Таким образом, нам пришлось ввести понятие «точки зрения». Оно нам пригодится и в дальнейшем.
Поскольку граница «фантастического» пространства в принципе заменена безграничностью («преобращая всё в неопределенность и даль» — I, 153), оно не может характеризоваться в смысле величины абсолютными показателями и поэтому, казалось бы, не должно иметь градаций. Однако разные типы как замкнутых, так и неограниченных пространств «Вечеров», будучи взаимно противопоставленными, располагаются внутри каждой группы по степени интенсивности признака «замкнутость — разомкнутость». Это приводит и к необходимости его градации. Гоголь вводит интересную относительную градацию: чем интенсивнее фантастичность пространства, тем — относительно к другим — оно безмернее: «Необъятный небесный свод раздался, раздвинулся еще необъятнее» (там же. — С. 159). Однако построение такого сверхраспространенного пространства требует особой позиции наблюдателя, и Гоголь решает вопрос, вынося «точку зрения», с которой строится описание пейзажа, вертикально вверх и переходя тем самым к трехмерному пространству. Все обилие волшебных полетов, неожиданных вознесений вверх служит созданию особых, неожиданно расширенных пространств.
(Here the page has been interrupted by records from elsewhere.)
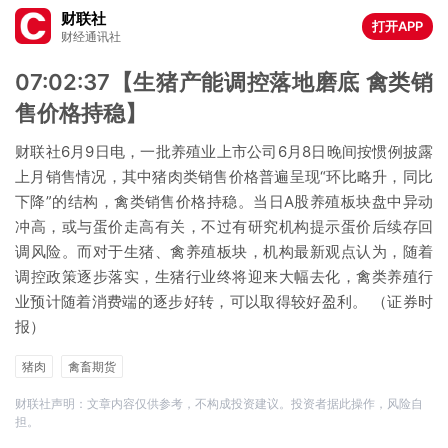
财联社
打开APP
财经通讯社
07:02:37【生猪产能调控落地磨底 禽类销
售价格持稳】
财联社6月9日电，一批养殖业上市公司6月8日晚间按惯例披露
上月销售情况，其中猪肉类销售价格普遍呈现“环比略升，同比
下降”的结构，禽类销售价格持稳。当日A股养殖板块盘中异动
冲高，或与蛋价走高有关，不过有研究机构提示蛋价后续存回
调风险。而对于生猪、禽养殖板块，机构最新观点认为，随着
调控政策逐步落实，生猪行业终将迎来大幅去化，禽类养殖行
业预计随着消费端的逐步好转，可以取得较好盈利。 （证券时
报）
猪肉
禽畜期货
财联社声明：文章内容仅供参考，不构成投资建议。投资者据此操作，风险自
担。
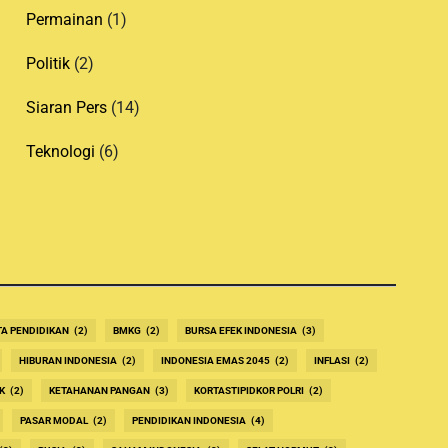
Permainan
(1)
Politik
(2)
Siaran Pers
(14)
Teknologi
(6)
TA PENDIDIKAN
(2)
BMKG
(2)
BURSA EFEK INDONESIA
(3)
HIBURAN INDONESIA
(2)
INDONESIA EMAS 2045
(2)
INFLASI
(2)
K
(2)
KETAHANAN PANGAN
(3)
KORTASTIPIDKOR POLRI
(2)
PASAR MODAL
(2)
PENDIDIKAN INDONESIA
(4)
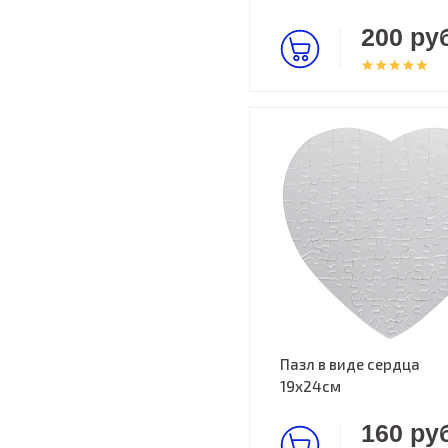
200 руб
Пазл в виде сердца
19х24см
160 руб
Вот полет деда на «сатанинском животном» в «Пропавшей грамоте»: «Глянул как-то себе под ноги — и пуще перепугался: пропасть! крутизна страшная!» (там же. — С. 190). В «Заколдованном месте» — «под ногами круча без дна» (там же. — С. 314), причем это на ровном — в бытовом пейзаже — месте. Провалы и горы составляют рельеф «Страшной мести», причем там, где в этом произведении Гоголь, по условиям сюжета, не может поднять наблюдателя над землей, он искривляет самую поверхность земли, загибая ее края (не только горы, но и море!) вверх.
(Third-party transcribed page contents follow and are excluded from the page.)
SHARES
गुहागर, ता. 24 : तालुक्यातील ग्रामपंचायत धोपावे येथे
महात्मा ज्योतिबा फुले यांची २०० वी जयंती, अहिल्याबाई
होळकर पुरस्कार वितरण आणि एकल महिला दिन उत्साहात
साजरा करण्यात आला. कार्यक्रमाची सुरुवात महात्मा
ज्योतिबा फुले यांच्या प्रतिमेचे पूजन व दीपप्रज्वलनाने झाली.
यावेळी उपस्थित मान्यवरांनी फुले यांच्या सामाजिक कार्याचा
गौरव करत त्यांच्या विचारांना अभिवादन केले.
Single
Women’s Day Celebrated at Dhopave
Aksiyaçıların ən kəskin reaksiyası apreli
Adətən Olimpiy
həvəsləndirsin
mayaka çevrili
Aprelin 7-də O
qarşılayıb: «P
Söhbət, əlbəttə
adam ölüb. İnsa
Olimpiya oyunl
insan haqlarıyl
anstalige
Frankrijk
Мы еще увидим, какую большую роль вид сверху будет играть в «Вие», «Тарасе Бульбе» и «Мертвых душах».
Таким образом, нормальным состоянием волшебного пространства становится непрерывность его изменений: оно строится, исходя из подвижного центра, и в нем все время что-то совершается. В противоположность ему, бытовое пространство коснеет, по самой своей природе оно исключает движение. Если первое, будучи неограниченно большим, в напряженные моменты еще увеличивается, то второе отграничено со всех сторон, и граница эта неподвижна.